5th–6th term Member of Parliament
- In office 22 November 1999 – 7 June 2008

executive secretary of the Union of Georgian Traditionalists
- In office 1992–2003

general secretary of the Peoples Party of Georgia
- In office 2009–2011

general secretary of Free Georgia
- In office 2011–2015

chairman of the Peoples Party of Georgia
- In office 27 June 2015 – 1 July 2015

Personal details
- Born: 30 March 1958 Tbilisi, Georgian SSR, Soviet Union (Now Georgia)
- Died: 1 July 2015 (aged 57) Tbilisi, Georgia
- Alma mater: Agricultural University of Georgia

= Alexander Shalamberidze =

Georgian politician (1958-2015)

Alexander Shalamberidze (ალექსანდრე შალამბერიძე; 30 March 1958 – 1 July 2015) was a Georgian politician.

== Career ==
Alexander Shalamberidze was a prominent figure in Georgian politics, actively involved in the anti-Soviet Georgian national movement during the late 1980s. Throughout his career, he held various influential positions, contributing significantly to the political development of Georgia.
Shalamberidze began his political journey as the President Gamsakhurdia's Curator to the Imereti Region in 1991, where he played a crucial role in governing and advancing the region's interests. Following this, from 1992 to 2003, he served as the Executive Secretary of the political party Union of Georgian Traditionalists, shaping the party's policies and advocating for its values.
His dedication to public service led him to become a Member of Parliament for two terms. In the 5th Term of the Parliament of Georgia, he represented his constituents from November 20, 1999, to April 22, 2004. He continued his parliamentary duties in the 6th Term from April 22, 2004, to June 7, 2008.
Shalamberidze further contributed to the political landscape as a member of the national movement of Georgia from 2004 to 2006, demonstrating his ongoing commitment to the progress and advancement of the nation.
From 2009 to 2011, Shalamberidze served as the General Secretary of the Peoples Party of Georgia, assuming key responsibilities in organizational matters and party affairs.

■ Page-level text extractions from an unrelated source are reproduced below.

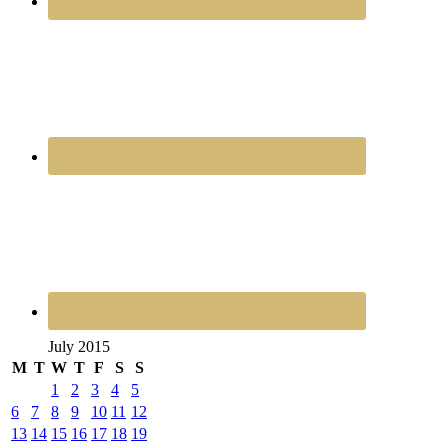
July 2015
M
T
W
T
F
S
S
1
2
3
4
5
6
7
8
9
10
11
12
13
14
15
16
17
18
19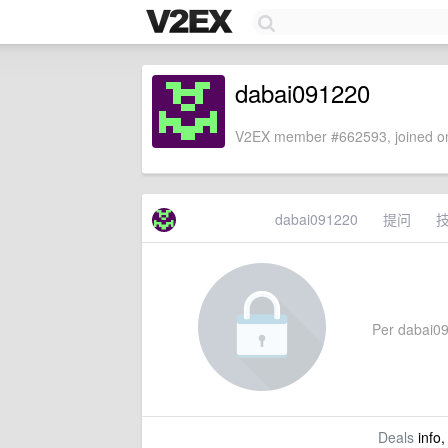
dabai091220
V2EX member #662593, joined on
dabai091220
提问
Per dabai091
Deals
info,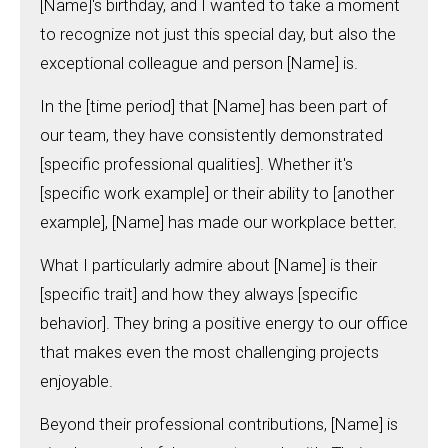
[Name]'s birthday, and I wanted to take a moment
to recognize not just this special day, but also the
exceptional colleague and person [Name] is.
In the [time period] that [Name] has been part of
our team, they have consistently demonstrated
[specific professional qualities]. Whether it's
[specific work example] or their ability to [another
example], [Name] has made our workplace better.
What I particularly admire about [Name] is their
[specific trait] and how they always [specific
behavior]. They bring a positive energy to our office
that makes even the most challenging projects
enjoyable.
Beyond their professional contributions, [Name] is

He continued his dedicated service by becoming the General Secretary of the political party Free Georgia from 2011 to 2015.
In 2015, Shalamberidze was elected as the Chairman of the Peoples Party of Georgia, solidifying his influential position within the party and his dedication to its cause.
Tragically, Alexander Shalamberidze's remarkable political career was cut short when he died on July 1, 2015, following cardiovascular surgery. His untimely death left a void in Georgian politics, marking the loss of a dedicated and influential figure who had made significant contributions to the nation. Despite his departure, his legacy continues to inspire and guide future generations of Georgian politicians.